### YOUR TASK:
Take the material below and reproduce, word for word, only the lines from the line with "establecimiento de límites para el" through the line with "собой наиболее древние".

=== Section Start ===

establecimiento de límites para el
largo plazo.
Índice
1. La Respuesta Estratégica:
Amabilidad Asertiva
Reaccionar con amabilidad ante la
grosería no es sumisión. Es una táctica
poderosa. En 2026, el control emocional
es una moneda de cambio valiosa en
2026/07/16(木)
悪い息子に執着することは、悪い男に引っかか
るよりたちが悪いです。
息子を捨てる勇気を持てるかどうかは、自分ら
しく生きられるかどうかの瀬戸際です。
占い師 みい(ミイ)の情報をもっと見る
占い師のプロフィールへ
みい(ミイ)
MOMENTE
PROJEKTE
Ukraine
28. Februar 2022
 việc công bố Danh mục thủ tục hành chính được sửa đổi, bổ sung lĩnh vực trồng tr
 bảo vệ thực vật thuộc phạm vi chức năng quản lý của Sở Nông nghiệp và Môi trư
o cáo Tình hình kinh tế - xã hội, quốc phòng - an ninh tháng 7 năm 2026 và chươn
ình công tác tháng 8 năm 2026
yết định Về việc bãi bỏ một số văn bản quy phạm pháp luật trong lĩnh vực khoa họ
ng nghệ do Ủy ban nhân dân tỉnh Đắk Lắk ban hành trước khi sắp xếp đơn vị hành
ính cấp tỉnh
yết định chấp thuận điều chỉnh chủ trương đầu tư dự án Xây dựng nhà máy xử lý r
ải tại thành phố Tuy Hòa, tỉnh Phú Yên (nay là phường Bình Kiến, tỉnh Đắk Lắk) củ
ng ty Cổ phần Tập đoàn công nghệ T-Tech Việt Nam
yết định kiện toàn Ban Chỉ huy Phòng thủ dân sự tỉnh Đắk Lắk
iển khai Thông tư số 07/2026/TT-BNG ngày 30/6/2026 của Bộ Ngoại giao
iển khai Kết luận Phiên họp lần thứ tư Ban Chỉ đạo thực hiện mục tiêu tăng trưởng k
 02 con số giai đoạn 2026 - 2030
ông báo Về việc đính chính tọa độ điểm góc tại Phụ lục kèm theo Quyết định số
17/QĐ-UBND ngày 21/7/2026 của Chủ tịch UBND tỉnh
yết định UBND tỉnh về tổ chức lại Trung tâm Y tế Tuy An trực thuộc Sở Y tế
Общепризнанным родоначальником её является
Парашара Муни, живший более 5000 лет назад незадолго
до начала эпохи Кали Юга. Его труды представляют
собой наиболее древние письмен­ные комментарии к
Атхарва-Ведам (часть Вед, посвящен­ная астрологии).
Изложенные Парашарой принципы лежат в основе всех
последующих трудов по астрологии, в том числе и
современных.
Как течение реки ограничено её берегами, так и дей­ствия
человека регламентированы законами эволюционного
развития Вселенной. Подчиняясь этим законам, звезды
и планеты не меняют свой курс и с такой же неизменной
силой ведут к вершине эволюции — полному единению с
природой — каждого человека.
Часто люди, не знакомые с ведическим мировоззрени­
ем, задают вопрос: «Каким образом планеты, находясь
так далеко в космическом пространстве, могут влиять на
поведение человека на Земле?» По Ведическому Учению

=== Section End ===
=== Section Start ===

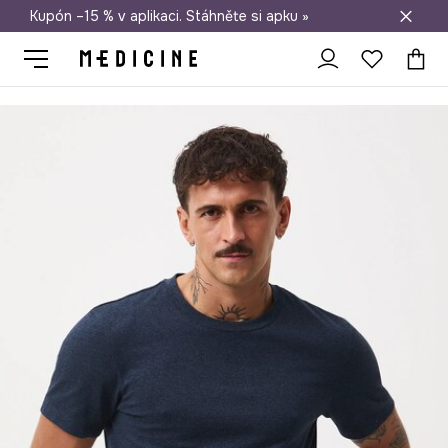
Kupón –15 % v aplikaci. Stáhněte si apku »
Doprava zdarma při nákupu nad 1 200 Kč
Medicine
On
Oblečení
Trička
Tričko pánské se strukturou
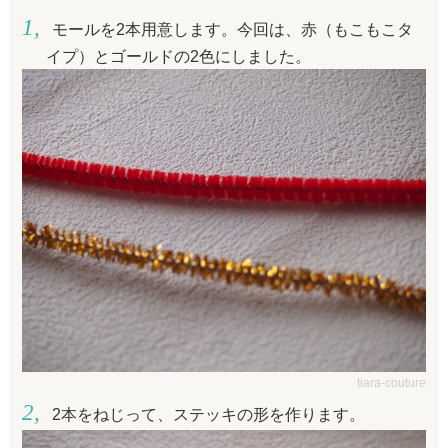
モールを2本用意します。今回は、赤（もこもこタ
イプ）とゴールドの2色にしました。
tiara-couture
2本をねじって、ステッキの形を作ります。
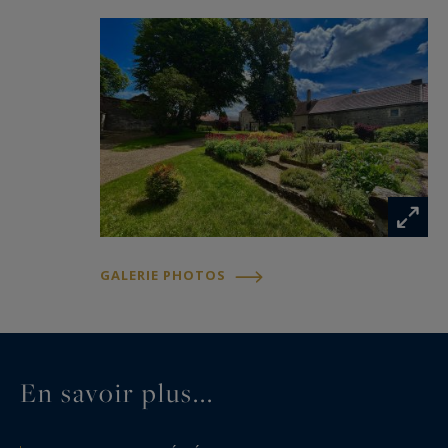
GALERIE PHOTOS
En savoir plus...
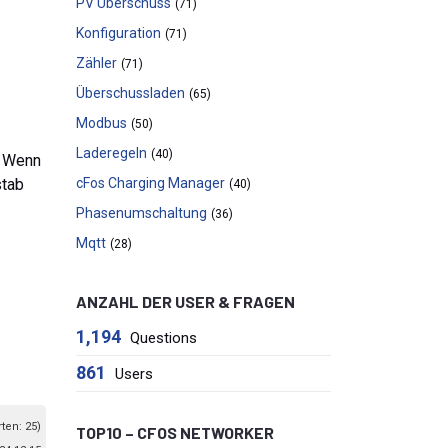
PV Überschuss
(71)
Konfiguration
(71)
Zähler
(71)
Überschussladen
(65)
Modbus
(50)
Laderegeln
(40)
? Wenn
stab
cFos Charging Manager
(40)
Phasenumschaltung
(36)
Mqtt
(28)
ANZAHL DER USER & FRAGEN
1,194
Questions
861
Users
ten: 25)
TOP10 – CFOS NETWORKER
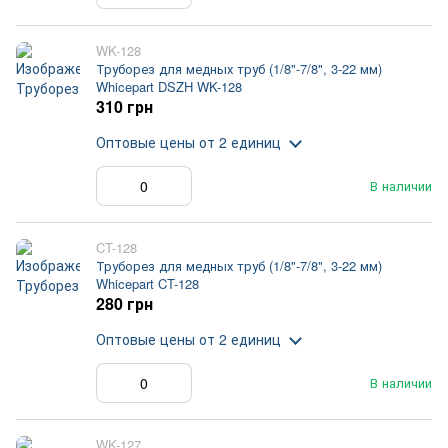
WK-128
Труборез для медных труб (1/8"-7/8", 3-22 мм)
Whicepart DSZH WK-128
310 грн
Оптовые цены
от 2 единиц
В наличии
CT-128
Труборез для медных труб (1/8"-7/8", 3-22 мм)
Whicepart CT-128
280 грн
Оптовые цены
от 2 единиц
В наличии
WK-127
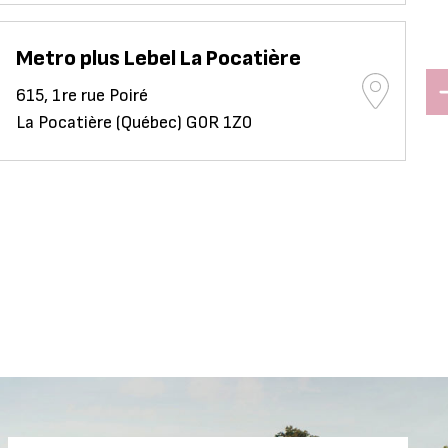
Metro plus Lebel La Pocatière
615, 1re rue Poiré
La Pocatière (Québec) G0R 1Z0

=== Section End ===

### RESULT:
establecimiento de límites para el
largo plazo.
Índice
1. La Respuesta Estratégica:
Amabilidad Asertiva
Reaccionar con amabilidad ante la
grosería no es sumisión. Es una táctica
poderosa. En 2026, el control emocional
es una moneda de cambio valiosa en
2026/07/16(木)
悪い息子に執着することは、悪い男に引っかか
るよりたちが悪いです。
息子を捨てる勇気を持てるかどうかは、自分ら
しく生きられるかどうかの瀬戸際です。
占い師 みい(ミイ)の情報をもっと見る
占い師のプロフィールへ
みい(ミイ)
MOMENTE
PROJEKTE
Ukraine
28. Februar 2022
 việc công bố Danh mục thủ tục hành chính được sửa đổi, bổ sung lĩnh vực trồng tr
 bảo vệ thực vật thuộc phạm vi chức năng quản lý của Sở Nông nghiệp và Môi trư
o cáo Tình hình kinh tế - xã hội, quốc phòng - an ninh tháng 7 năm 2026 và chươn
ình công tác tháng 8 năm 2026
yết định Về việc bãi bỏ một số văn bản quy phạm pháp luật trong lĩnh vực khoa họ
ng nghệ do Ủy ban nhân dân tỉnh Đắk Lắk ban hành trước khi sắp xếp đơn vị hành
ính cấp tỉnh
yết định chấp thuận điều chỉnh chủ trương đầu tư dự án Xây dựng nhà máy xử lý r
ải tại thành phố Tuy Hòa, tỉnh Phú Yên (nay là phường Bình Kiến, tỉnh Đắk Lắk) củ
ng ty Cổ phần Tập đoàn công nghệ T-Tech Việt Nam
yết định kiện toàn Ban Chỉ huy Phòng thủ dân sự tỉnh Đắk Lắk
iển khai Thông tư số 07/2026/TT-BNG ngày 30/6/2026 của Bộ Ngoại giao
iển khai Kết luận Phiên họp lần thứ tư Ban Chỉ đạo thực hiện mục tiêu tăng trưởng k
 02 con số giai đoạn 2026 - 2030
ông báo Về việc đính chính tọa độ điểm góc tại Phụ lục kèm theo Quyết định số
17/QĐ-UBND ngày 21/7/2026 của Chủ tịch UBND tỉnh
yết định UBND tỉnh về tổ chức lại Trung tâm Y tế Tuy An trực thuộc Sở Y tế
Общепризнанным родоначальником её является
Парашара Муни, живший более 5000 лет назад незадолго
до начала эпохи Кали Юга. Его труды представляют
собой наиболее древние письмен­ные комментарии к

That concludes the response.